### Task directions
Retype each entry exactly. Skip any pictures.

### Input for this task
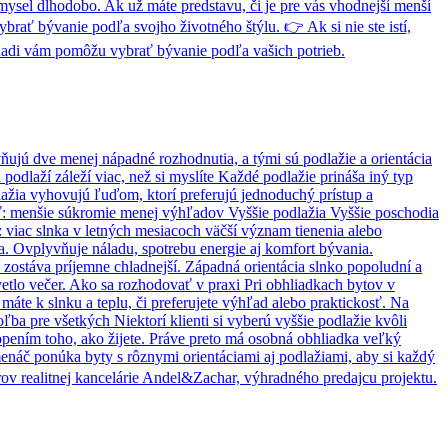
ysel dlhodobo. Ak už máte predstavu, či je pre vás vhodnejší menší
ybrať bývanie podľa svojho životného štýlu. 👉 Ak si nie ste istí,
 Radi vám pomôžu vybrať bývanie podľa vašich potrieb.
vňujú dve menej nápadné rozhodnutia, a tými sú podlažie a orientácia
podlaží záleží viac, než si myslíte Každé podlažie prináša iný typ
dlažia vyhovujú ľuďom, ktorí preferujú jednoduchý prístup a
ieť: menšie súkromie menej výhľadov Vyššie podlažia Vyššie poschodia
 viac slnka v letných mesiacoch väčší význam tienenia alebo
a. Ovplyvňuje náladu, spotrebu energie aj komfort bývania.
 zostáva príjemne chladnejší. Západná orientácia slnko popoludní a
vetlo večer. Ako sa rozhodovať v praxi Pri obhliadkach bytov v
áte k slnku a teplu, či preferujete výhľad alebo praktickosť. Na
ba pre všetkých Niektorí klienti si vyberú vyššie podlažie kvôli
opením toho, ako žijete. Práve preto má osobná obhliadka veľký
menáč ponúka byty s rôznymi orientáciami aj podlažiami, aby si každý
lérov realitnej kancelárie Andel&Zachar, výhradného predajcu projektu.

### The answer
ysel dlhodobo. Ak už máte predstavu, či je pre vás vhodnejší menší
ybrať bývanie podľa svojho životného štýlu. 👉 Ak si nie ste istí,
 Radi vám pomôžu vybrať bývanie podľa vašich potrieb.
vňujú dve menej nápadné rozhodnutia, a tými sú podlažie a orientácia
podlaží záleží viac, než si myslíte Každé podlažie prináša iný typ
dlažia vyhovujú ľuďom, ktorí preferujú jednoduchý prístup a
ieť: menšie súkromie menej výhľadov Vyššie podlažia Vyššie poschodia
 viac slnka v letných mesiacoch väčší význam tienenia alebo
a. Ovplyvňuje náladu, spotrebu energie aj komfort bývania.
 zostáva príjemne chladnejší. Západná orientácia slnko popoludní a
vetlo večer. Ako sa rozhodovať v praxi Pri obhliadkach bytov v
áte k slnku a teplu, či preferujete výhľad alebo praktickosť. Na
ba pre všetkých Niektorí klienti si vyberú vyššie podlažie kvôli
opením toho, ako žijete. Práve preto má osobná obhliadka veľký
menáč ponúka byty s rôznymi orientáciami aj podlažiami, aby si každý
lérov realitnej kancelárie Andel&Zachar, výhradného predajcu projektu.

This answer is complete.